Not a book for young children but it’s brimming over with potential if offered to older audiences including students of literature and art.

Mum’s Jumper

Mum’s Jumper
Jayde Perkin
Book Island

This is a book that explores the nature of grief.

A mother dies but for the child narrator and her dad, life must go on.
Her mother’s absence feels like a dark cloud that is always hovering close by, and makes concentration at school difficult. No matter how kind other people are, the overwhelming feeling is of being alone, angry even, at times.

Her father explains that the constant ache she feels is the way grief engulfs a person who has lost someone very dear to them; he too feels it.

While sorting out her mother’s belongings the girl comes upon a much-loved jumper. Along with her father’s words of solace, it’s adopting that snuggly warm garment that helps her begin to find a way through those dark days.

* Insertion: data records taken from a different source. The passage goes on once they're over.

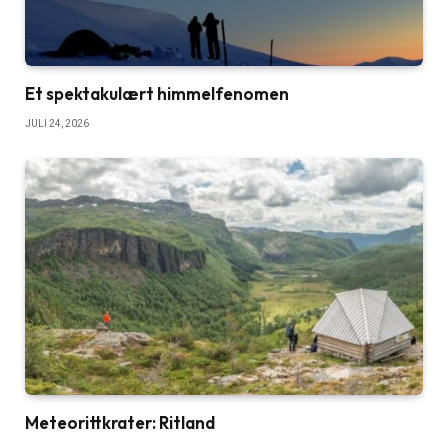
Et spektakulært himmelfenomen
JULI 24, 2026
Meteorittkrater: Ritland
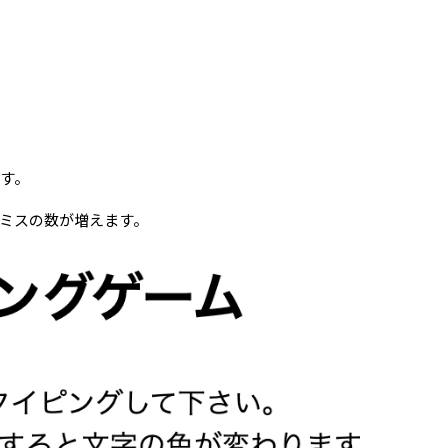
す。
ミスの数が増えます。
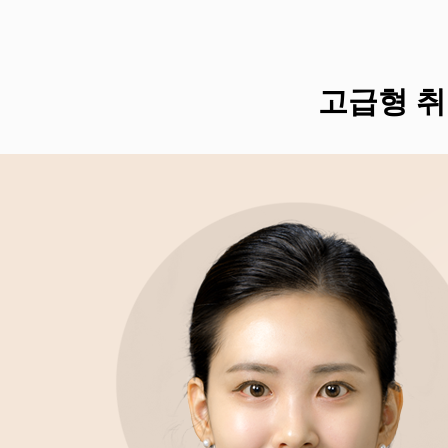
고급형 취업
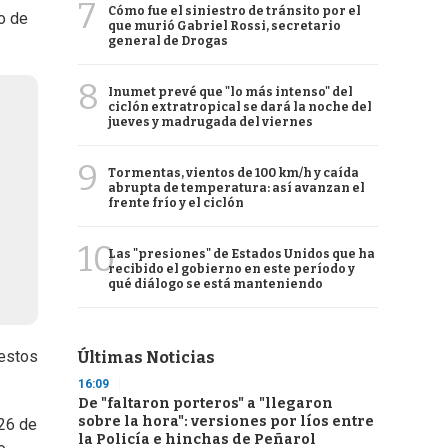
7
Cómo fue el siniestro de tránsito por el
o de
que murió Gabriel Rossi, secretario
general de Drogas
8
Inumet prevé que "lo más intenso" del
ciclón extratropical se dará la noche del
jueves y madrugada del viernes
9
Tormentas, vientos de 100 km/h y caída
abrupta de temperatura: así avanzan el
frente frío y el ciclón
10
Las "presiones" de Estados Unidos que ha
recibido el gobierno en este período y
qué diálogo se está manteniendo
uestos
Últimas Noticias
16:09
De "faltaron porteros" a "llegaron
sobre la hora": versiones por líos entre
 26 de
la Policía e hinchas de Peñarol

Grief, Dad says, ‘is like Mum’s jumper. The jumper stays the same size, but I will eventually grow into it.’

After some time, her world does enlarge around her grief and she feels able to put her treasured possession out of sight, safe in the knowledge that it, like her mother, will always be there; for she’s a part of everything and everywhere, and most important she’s there inside forever.

Grief is a very personal thing and Jayde Perkins’ illustrations for this book are heartfelt. (Her own mother died of cancer) and here she puts into her art (and words) some of the feelings that a young grieving child might have.

I’d like to see this ultimately uplifting book in every primary classroom; and I’d definitely offer it to anybody who has, or knows, a young child coping with the loss of a parent or close family member.

Emmett and Caleb

Emmett and Caleb
Karen Hottois and Delphine Renon
Book Island

Emmett and Caleb are neighbours and good friends. Despite having totally different morning rituals, they manage to spend much of their time together going for walks and enjoying nature.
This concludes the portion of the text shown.